March 6 – April 10, 1999
This marks the first exhibition of portraits by an artist whose reputation was established as an abstract painter. Six portraits will be shown along with a large abstract painting to provide a context. Portrait subjects include: Poet John Ashbery, who, among numerous other distinctions, has received the MacArthur Prize Fellowship and the Pulitzer Prize, and has twice been named a Guggenheim Fellow; he is a member of the American Academy of Arts and Letters and the National Academy of Arts and Sciences. He is also a chancellor of the American Academy of Poets. Novelist Ted Mooney, Senior Editor of Art in America, who has received awards from both the Guggenheim Foundation and the Ingram-Merrill Foundation. Actress,Melissa Errico, who is known for her achievements on the Broadway stage. Poet, author and art critic, John Ash. Poet and art critic, Tom Bridenbach. Yannis Dellatolas, 20th century music expert and photographer. Elizabeth Schub, filmmaker.

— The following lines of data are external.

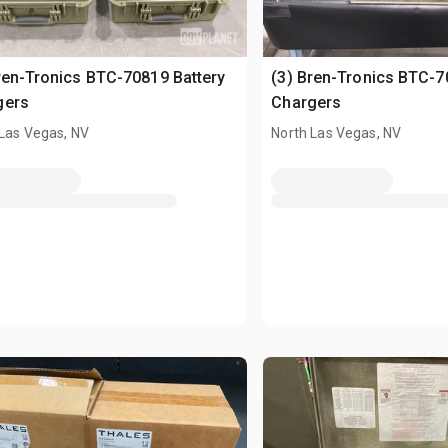
ren-Tronics BTC-70819 Battery
(3) Bren-Tronics BTC-7
gers
Chargers
 Las Vegas, NV
North Las Vegas, NV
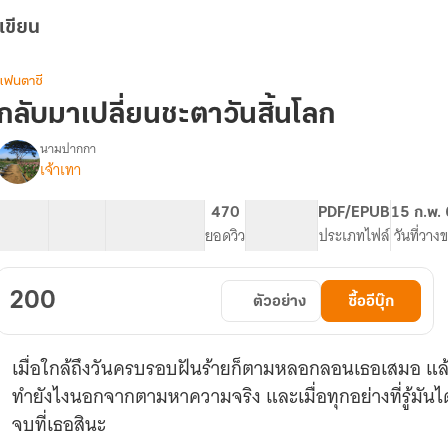
เขียน
แฟนตาซี
กลับมาเปลี่ยนชะตาวันสิ้นโลก
นามปากกา
เจ้าเทา
(มี
รื่อง
E-
book)กลับ
69 ตอน
99.23K
470
470
PG ทั่วไป
PDF/EPUB
15 ก.พ.
มา
สารบัญ
จำนวนคำ
จำนวนหน้า (A5)
ยอดวิว
ระดับเนื้อหา
ประเภทไฟล์
วันที่วาง
เปลี่ยน
ชะตา
วัน
200
ตัวอย่าง
ซื้ออีบุ๊ก
สิ้น
โลก
เมื่อใกล้ถึงวันครบรอบฝันร้ายก็ตามหลอกลอนเธอเสมอ แล้ว
ทำยังไงนอกจากตามหาความจริง และเมื่อทุกอย่างที่รู้มันได้เช
จบที่เธอสินะ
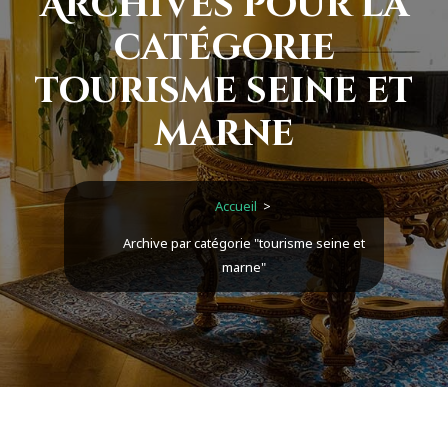
Archives pour la
catégorie
tourisme seine et
marne
Accueil
>
Archive par catégorie "tourisme seine et
marne"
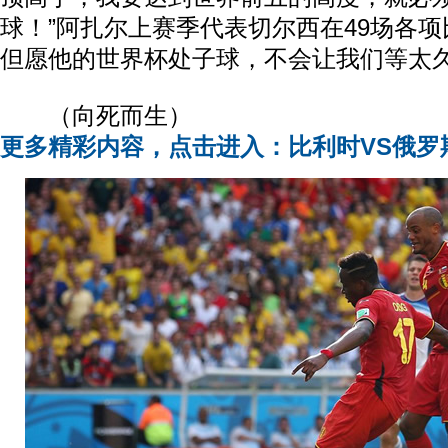
球！”阿扎尔上赛季代表切尔西在49场各项
但愿他的世界杯处子球，不会让我们等太
（向死而生）
更多精彩内容，点击进入：比利时VS俄罗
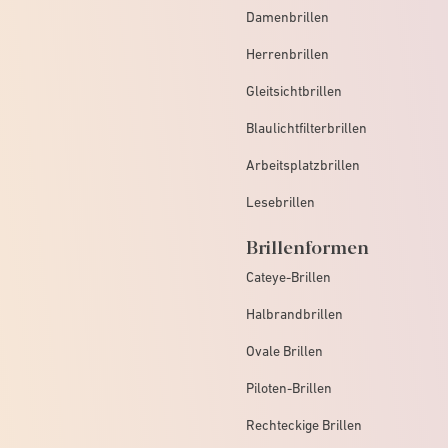
Damenbrillen
Herrenbrillen
Gleitsichtbrillen
Blaulichtfilterbrillen
Arbeitsplatzbrillen
Lesebrillen
Brillenformen
Cateye-Brillen
Halbrandbrillen
Ovale Brillen
Piloten-Brillen
Rechteckige Brillen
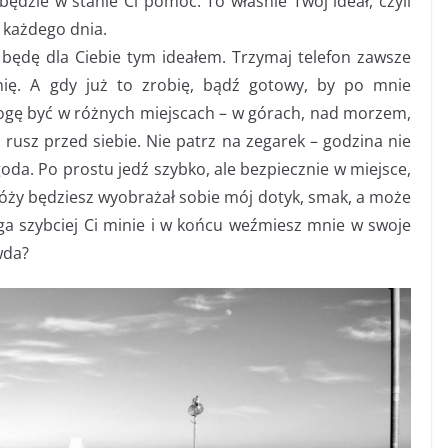
będzie w stanie Ci pomóc. To właśnie Twój ideał, czyli
y każdego dnia.
 będę dla Ciebie tym ideałem. Trzymaj telefon zawsze
nię. A gdy już to zrobię, bądź gotowy, by po mnie
mogę być w różnych miejscach – w górach, nad morzem,
i rusz przed siebie. Nie patrz na zegarek – godzina nie
goda. Po prostu jedź szybko, ale bezpiecznie w miejsce,
óży będziesz wyobrażał sobie mój dotyk, smak, a może
oga szybciej Ci minie i w końcu weźmiesz mnie w swoje
wda?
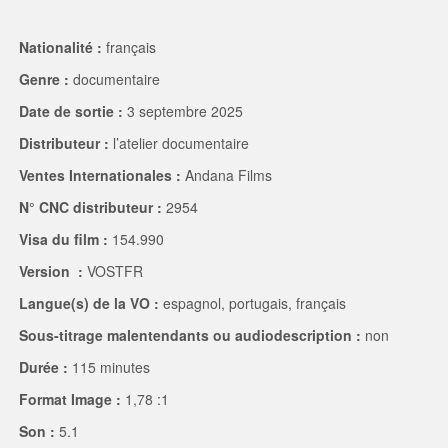
Nationalité :
français
Genre :
documentaire
Date de sortie :
3 septembre 2025
Distributeur :
l’atelier documentaire
Ventes Internationales :
Andana Films
N° CNC distributeur :
2954
Visa du film :
154.990
Version :
VOSTFR
Langue(s) de la VO :
espagnol, portugais, français
Sous-titrage malentendants ou audiodescription :
non
Durée :
115 minutes
Format Image :
1,78 :1
Son :
5.1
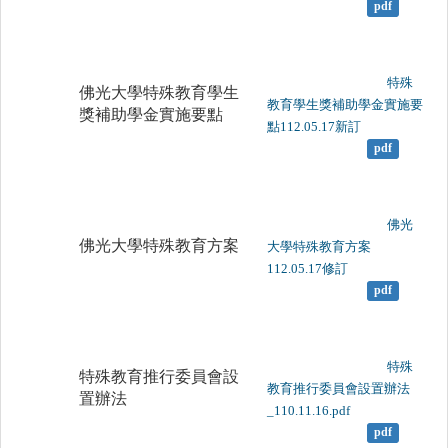
pdf
	                		特殊
佛光大學特殊教育學生
教育學生獎補助學金實施要
獎補助學金實施要點
點112.05.17新訂

pdf
	                		佛光
佛光大學特殊教育方案
大學特殊教育方案
112.05.17修訂

pdf
	                		特殊
特殊教育推行委員會設
教育推行委員會設置辦法
置辦法
_110.11.16.pdf

pdf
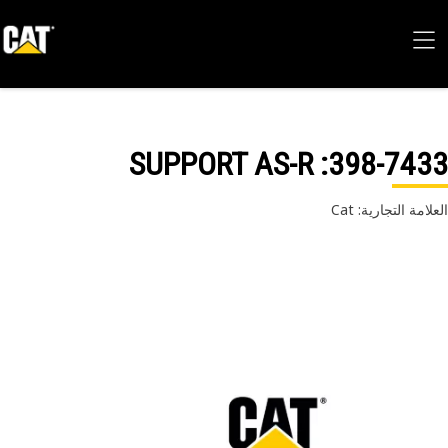
: SUPPORT AS-R
398-74
امة التجارية: Cat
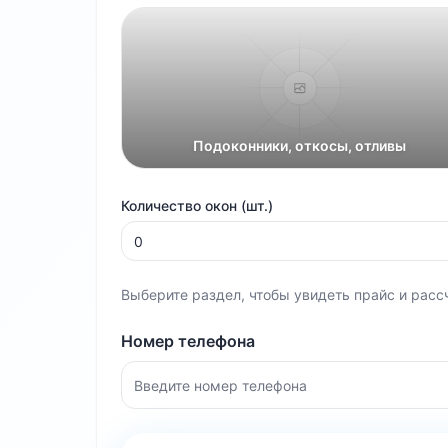
Подоконники, откосы, отливы
Количество окон (шт.)
Выберите раздел, чтобы увидеть прайс и расс
Номер телефона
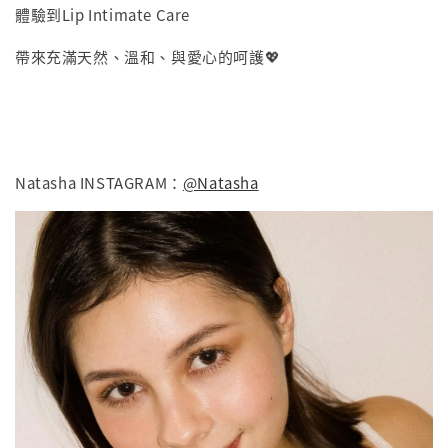
體驗到Lip Intimate Care
帶來充滿天然、溫和、與愛心的呵護💖
Natasha INSTAGRAM：
@Natasha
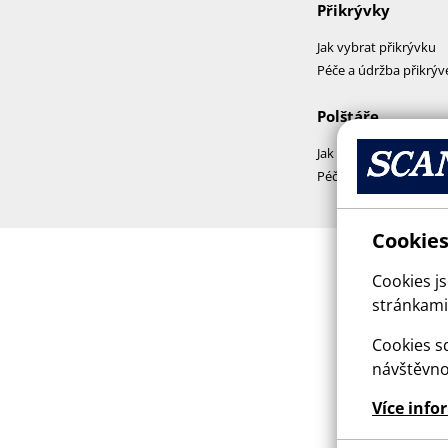
Přikrývky
Jak vybrat přikrývku
Péče a údržba přikrýv
Polštáře
Jak vybrat polštář
Péče a praní polštářů
Cookies
Cookies j
stránkami,
Cookies sd
návštěvno
Více info
This sit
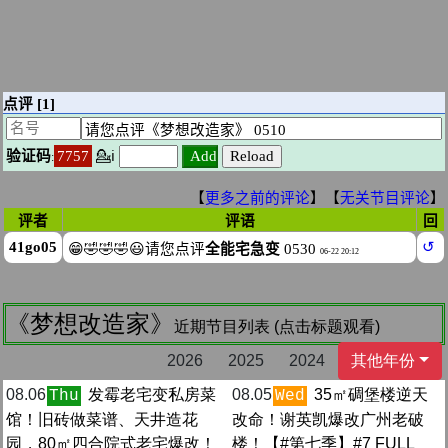
《梦想改造家》
近期节目列表 (点击标题观看)
2026
2025
2024
其他年份
08.06
发霉老宅变私房菜
08.05
35㎡碉堡楼逆天
Thu
Wed
馆！旧砖做菜谱、天井造花
改命！谢英凯爆改广州老破
园，80㎡四合院式老宅爆改！
楼！【#第七季】#7 FULL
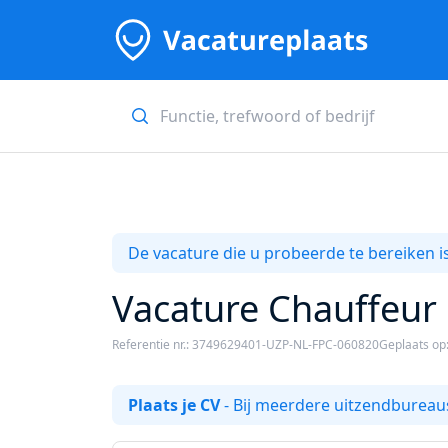
De vacature die u probeerde te bereiken is
Vacature Chauffeur 
Referentie nr.: 3749629401-UZP-NL-FPC-060820
Geplaats op
Plaats je CV
- Bij meerdere uitzendbureaus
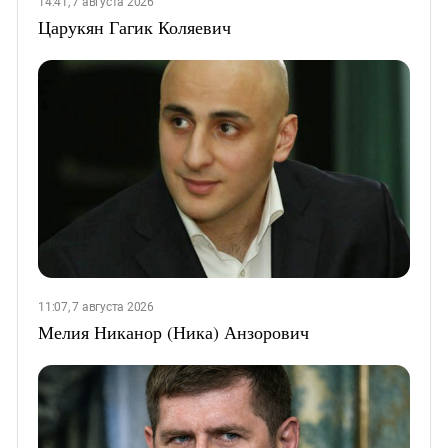
14:41, 7 августа 2026
Царукян Гагик Коляевич
11:07, 7 августа 2026
Мелия Никанор (Ника) Анзорович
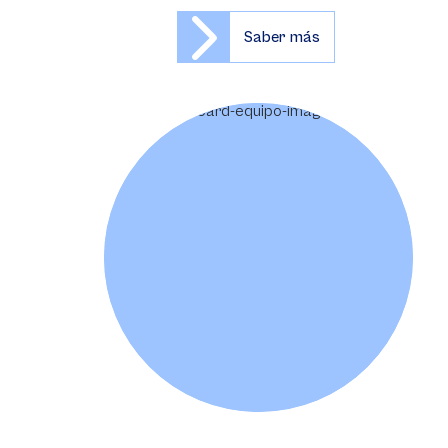
Saber más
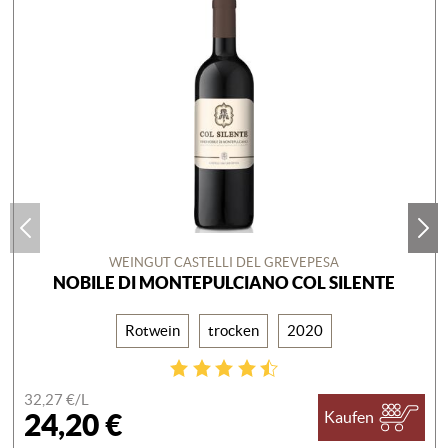
WEINGUT CASTELLI DEL GREVEPESA
NOBILE DI MONTEPULCIANO COL SILENTE
Rotwein
trocken
2020
32,27 €/
L
24,20 €
Kaufen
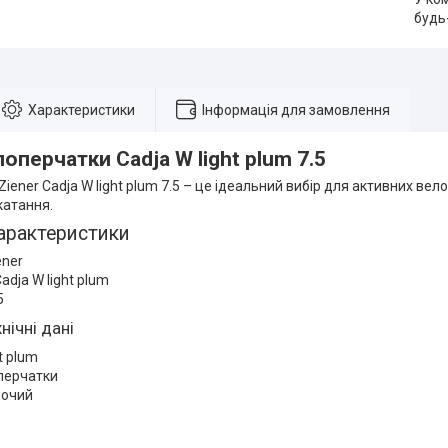
будь
Характеристики
Інформація для замовлення
лоперчатки Cadja W light plum 7.5
iener Cadja W light plum 7.5 – це ідеальний вибір для активних вел
 катання.
арактеристики
ener
adja W light plum
5
нічні дані
ht plum
перчатки
ночий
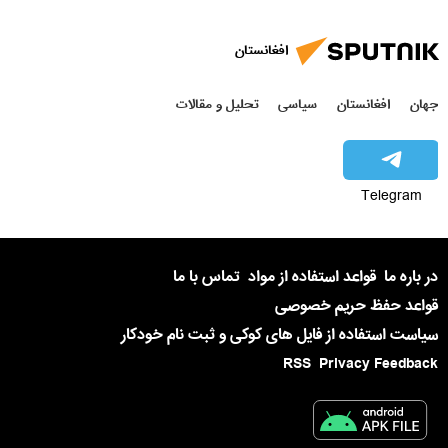
افغانستان
جهان
افغانستان
سیاسی
تحلیل و مقالات
Telegram
در باره ما
قواعد استفاده از مواد
تماس با ما
قواعد حفظ حریم خصوصی
سیاست استفاده از فایل های کوکی و ثبت نام خودکار
RSS
Privacy Feedback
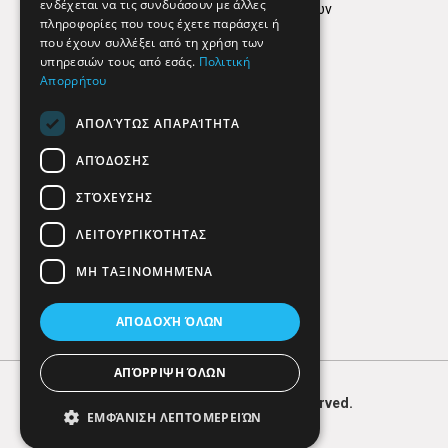
ενδέχεται να τις συνδυάσουν με άλλες
Πολιτική προστασίας δεδομένων
πληροφορίες που τους έχετε παράσχει ή
Findhere
που έχουν συλλέξει από τη χρήση των
υπηρεσιών τους από εσάς.
Πολιτική
Απορρήτου
Social Media
ΑΠΟΛΎΤΩΣ ΑΠΑΡΑΊΤΗΤΑ
ΑΠΌΔΟΣΗΣ
ΣΤΌΧΕΥΣΗΣ
ΛΕΙΤΟΥΡΓΙΚΌΤΗΤΑΣ
ΜΗ ΤΑΞΙΝΟΜΗΜΈΝΑ
ΑΠΟΔΟΧΉ ΌΛΩΝ
ΑΠΌΡΡΙΨΗ ΌΛΩΝ
© 2026
FIND
HERE. All Rights Reserved.
ΕΜΦΆΝΙΣΗ ΛΕΠΤΟΜΕΡΕΙΏΝ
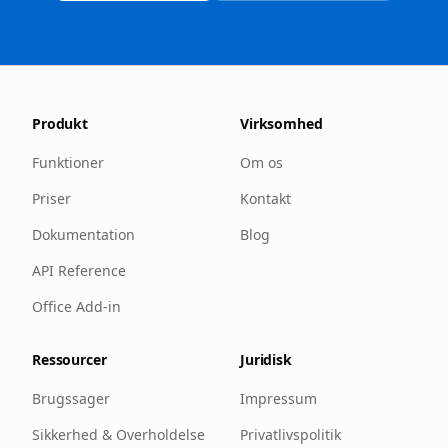
Produkt
Virksomhed
Funktioner
Om os
Priser
Kontakt
Dokumentation
Blog
API Reference
Office Add-in
Ressourcer
Juridisk
Brugssager
Impressum
Sikkerhed & Overholdelse
Privatlivspolitik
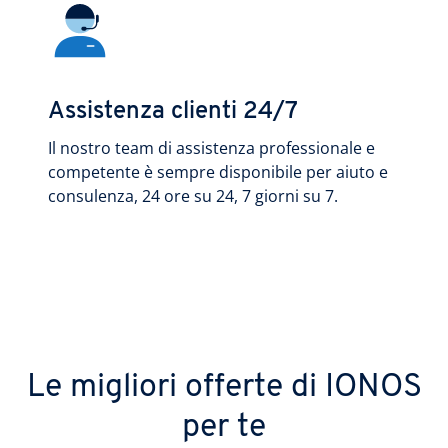
Assistenza clienti 24/7
Il nostro team di assistenza professionale e
competente è sempre disponibile per aiuto e
consulenza, 24 ore su 24, 7 giorni su 7.
Le migliori offerte di IONOS
per te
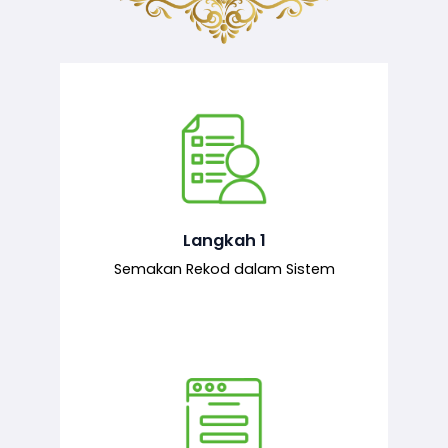
Semakan ke atas sejarah permohonan
yang pernah dibuat oleh pemohon,
iaitu maklumat terdahulu.
Langkah 1
Semakan Rekod dalam Sistem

The six portrait paintings in this exhibition mark a new direction for Stephanie Rose, an artist better known for her abstract works. Completed between 1996 and 1998, the portraits are likenesses created from observation, memory and photographs.
Each subject stares out at the viewer in a way that conveys the moment of encountering a weighty persona with the freshness and ephemerality of a glance, but the result is elaborately worked and structurally complex. In Limelight (Portrait of Melissa Errico), the sitter’s turbid blonde locks summon the powerful presence of a Medusa, but her pink skin suggests that she is flushed, a sign of vulnerability. She wears a crimson gown and stands before a red curtain with undulating lines that, combined with the curved shapes of a gold ornament, lend a degree of nervous energy to this baroque composition.
Rose varies the position of the subjects to good effect. The novelist and A.i.A. senior editor Ted Mooney, for instance, looks up from the lower part of the painting with a cheerless expression, as if sustaining a precarious balance between insouciance and regret. The gray background and his white shirt and tie accentuate the ashen quality of his hair and pallid skin.
Abstract elements also appear in the portraits. Embedded in each image is a second, smaller painting that seems to have been cut into the canvas. These sharply defined rectangles contain passages of brilliant color and abstract geometric shapes; they often feature landscape elements as well. In the Portrait of John Ashbery, a small inset panel contains a moonlit lake. It has a predominantly blue tone that contrasts with surrounding areas of warm color. Painted in elaborate detail, the face of the poet in this half-length portrait stands out as if caught by the flash of a camera. In the background, patches of thick gold paint create iridescent highlights on oak leaves, a truncated column and a lyre.
The largest painting on view, however, was the show’s only abstract canvas. Titled Late in the Day/Late in the Year (1996), it testifies to the artist’s involvement with abstract and painterly concerns. Covering nearly the entire back wall of the gallery, the 9-by-10 1/2-foot composition of primarily gray and gold includes references to ancient architecture. Dominating the left-hand portion of the canvas is a stylized Egyptian column which seems to teeter on the verge of collapse. Another prominent feature of the work is a thickly painted red swag, a motif that recurs in several of the portraits and that lent a theatrical tone to the entire exhibition.